1 Reply Latest reply on Dec 10, 2012 10:55 AM by Jonathan Drummey

    Moving/running average with missing rows from database source

    Damian Jordan

      Posting this solution since it is not well documented and I was unable to find the answer in forums.

      Problem: Database query returning following rows:

      Date          Value

      1-Jan-2012     100

      3-Jan-2012     50

      5-Jan-2012     100

      7-Jan-2012     50


      Note that 2 Jan and 4 Jan are missing rows.

      Create a line viz showing the data and add a duplicated moving average table calc. Turn on show missing values. Ensure you are using a continuous line using day.

      Sheet 1.jpg

      Note that the moving average is incorrect since Tableau is only using the values in the data series even though you told it to show missing values.

      Even though Tableau has "padded the domain" the loving average calc ignores the padded values since they are effectively null.

      A look at the data shows the problem. The moving average values should be far less than the values shown.

      Sheet 2.jpg

      The solution is simply to find a way to reference the "padded" values and convert the nulls to zero.

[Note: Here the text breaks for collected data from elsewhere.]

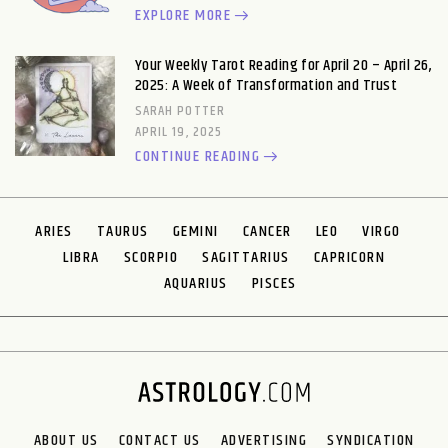
EXPLORE MORE
Your Weekly Tarot Reading for April 20 – April 26,
2025: A Week of Transformation and Trust
SARAH POTTER
APRIL 19, 2025
CONTINUE READING
ARIES
TAURUS
GEMINI
CANCER
LEO
VIRGO
LIBRA
SCORPIO
SAGITTARIUS
CAPRICORN
AQUARIUS
PISCES
ABOUT US
CONTACT US
ADVERTISING
SYNDICATION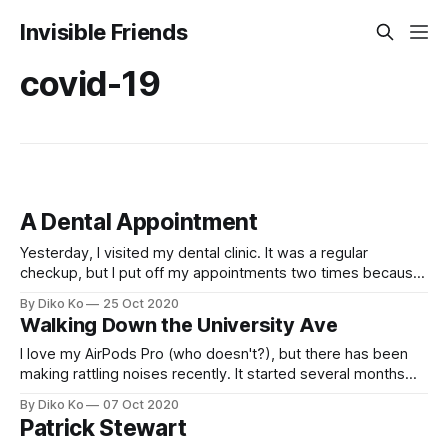
Invisible Friends
covid-19
A Dental Appointment
Yesterday, I visited my dental clinic. It was a regular
checkup, but I put off my appointments two times because
I thought dental treatment could be the most dangerous
By Diko Ko
25 Oct 2020
activity in this pandemic era. I was still a bit afraid, but I
Walking Down the University Ave
thought the recent COVID-19 state is relatively
I love my AirPods Pro (who doesn't?), but there has been
making rattling noises recently. It started several months
ago. I heard a noise that something is trembling in my right
By Diko Ko
07 Oct 2020
side AirPod. It was not so severe then, but it has been
Patrick Stewart
getting worse. I found that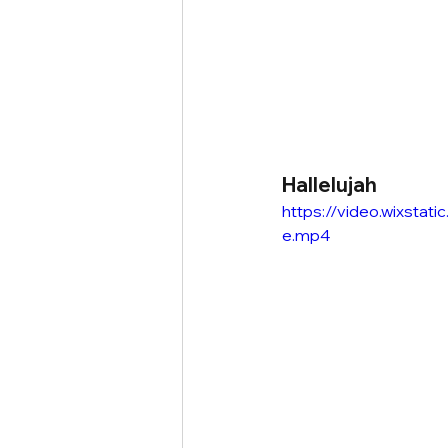
Hallelujah
https://video.wixst
e.mp4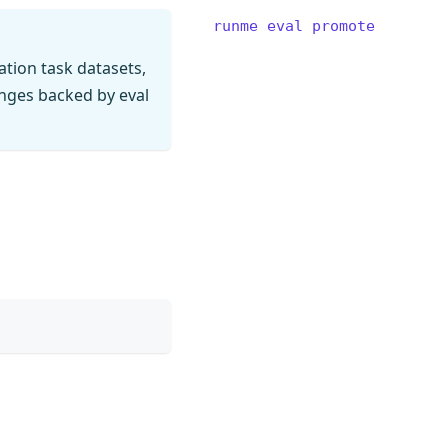
runme eval promote
tion task datasets,
anges backed by eval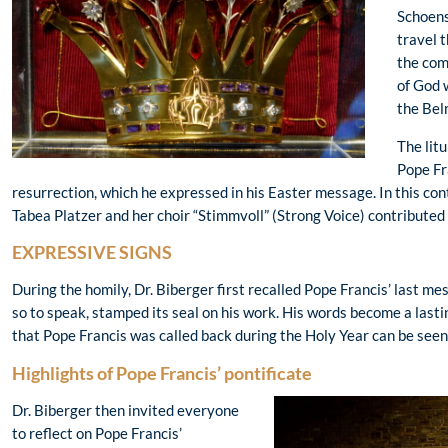
Schoens
travel 
the com
of God 
the Bel
The lit
Pope Fra
resurrection, which he expressed in his Easter message. In this co
Tabea Platzer and her choir “Stimmvoll” (Strong Voice) contributed
EXPRESSIVE SIGNS
During the homily, Dr. Biberger first recalled Pope Francis’ last m
so to speak, stamped its seal on his work. His words become a lastin
that Pope Francis was called back during the Holy Year can be seen a
Highlights of Pope Francis’ pontificate
Dr. Biberger then invited everyone
to reflect on Pope Francis’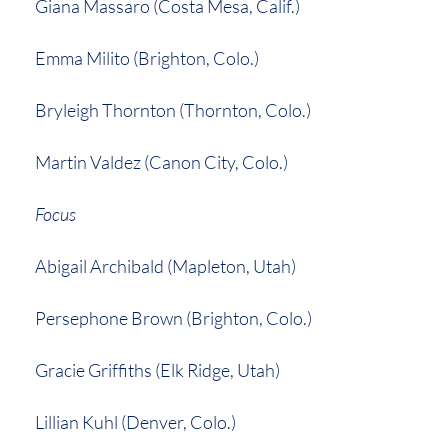
Giana Massaro (Costa Mesa, Calif.)
Emma Milito (Brighton, Colo.)
Bryleigh Thornton (Thornton, Colo.)
Martin Valdez (Canon City, Colo.)
Focus
Abigail Archibald (Mapleton, Utah)
Persephone Brown (Brighton, Colo.)
Gracie Griffiths (Elk Ridge, Utah)
Lillian Kuhl (Denver, Colo.)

      This can be achieved using LOOKUP.

      If you edit the table caluulation you will see:

      WINDOW_AVG(SUM([Value (copy)]), -2, 0)


      Change this to


      if  isnull(lookup(sum([Value]),0)) then 0  else lookup(sum([Value]),0) end


      The result now computes the moving average including the "padded" values.

      Sheet 3.jpg

      Use this new calculated field in your chart.


      Anyone know of a better solution?

        • 1. Re: Moving/running average with missing rows from database source
          Jonathan Drummey

          Alternatives within the data include building what Joe Mako calls a "scaffold" data source that would include all days and then using that as the primary source and blending the secondary to it, or doing the padding in SQL.


          When using the Show Missing Values, an alternative to using the WINDOW_AVG function is to use a WINDOW_SUM() and a divisor, such as this:


          WINDOW_SUM(SUM([Value]),-2,0)/IF INDEX()<3 THEN INDEX() ELSE 3 END


          This calc sums over the 3 values, which will include any padding. The divisor uses the INDEX() function to deal with the first two rows of the partition.


          See the attached for an example.